[Given records Boundary: Start]

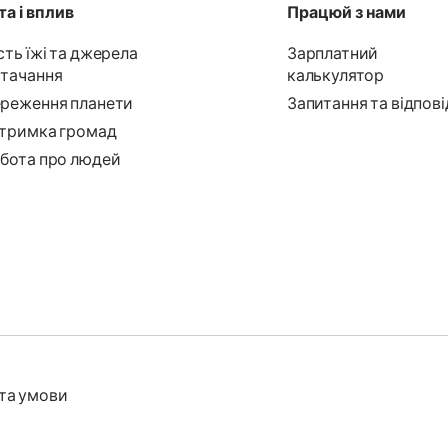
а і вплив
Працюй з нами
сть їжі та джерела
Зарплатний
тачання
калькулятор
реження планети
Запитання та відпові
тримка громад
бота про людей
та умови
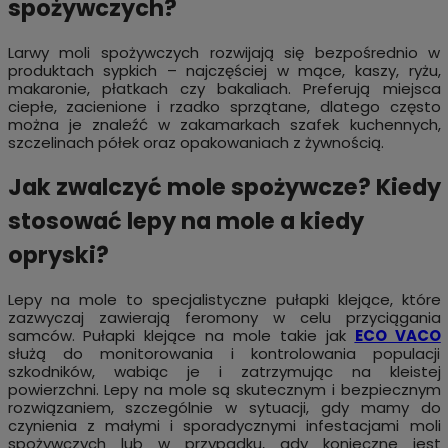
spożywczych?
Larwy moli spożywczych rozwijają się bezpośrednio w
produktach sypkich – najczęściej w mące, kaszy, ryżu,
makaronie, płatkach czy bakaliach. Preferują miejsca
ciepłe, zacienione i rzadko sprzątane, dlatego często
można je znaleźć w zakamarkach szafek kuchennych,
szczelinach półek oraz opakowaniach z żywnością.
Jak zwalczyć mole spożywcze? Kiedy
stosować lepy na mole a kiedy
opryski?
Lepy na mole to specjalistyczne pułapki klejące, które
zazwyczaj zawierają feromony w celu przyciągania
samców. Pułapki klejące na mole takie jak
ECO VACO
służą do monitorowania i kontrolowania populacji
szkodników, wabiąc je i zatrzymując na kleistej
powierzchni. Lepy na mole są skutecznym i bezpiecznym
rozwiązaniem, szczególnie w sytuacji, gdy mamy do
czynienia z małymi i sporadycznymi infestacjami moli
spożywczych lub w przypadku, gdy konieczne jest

[Given records Boundary: End]

*Required action*: Repeat all the records exactly, images excluded.

*Result for this task*:
а і вплив
Працюй з нами
сть їжі та джерела
Зарплатний
тачання
калькулятор
реження планети
Запитання та відпові
тримка громад
бота про людей
та умови
spożywczych?
Larwy moli spożywczych rozwijają się bezpośrednio w
produktach sypkich – najczęściej w mące, kaszy, ryżu,
makaronie, płatkach czy bakaliach. Preferują miejsca
ciepłe, zacienione i rzadko sprzątane, dlatego często
można je znaleźć w zakamarkach szafek kuchennych,
szczelinach półek oraz opakowaniach z żywnością.
Jak zwalczyć mole spożywcze? Kiedy
stosować lepy na mole a kiedy
opryski?
Lepy na mole to specjalistyczne pułapki klejące, które
zazwyczaj zawierają feromony w celu przyciągania
samców. Pułapki klejące na mole takie jak
ECO VACO
służą do monitorowania i kontrolowania populacji
szkodników, wabiąc je i zatrzymując na kleistej
powierzchni. Lepy na mole są skutecznym i bezpiecznym
rozwiązaniem, szczególnie w sytuacji, gdy mamy do
czynienia z małymi i sporadycznymi infestacjami moli
spożywczych lub w przypadku, gdy konieczne jest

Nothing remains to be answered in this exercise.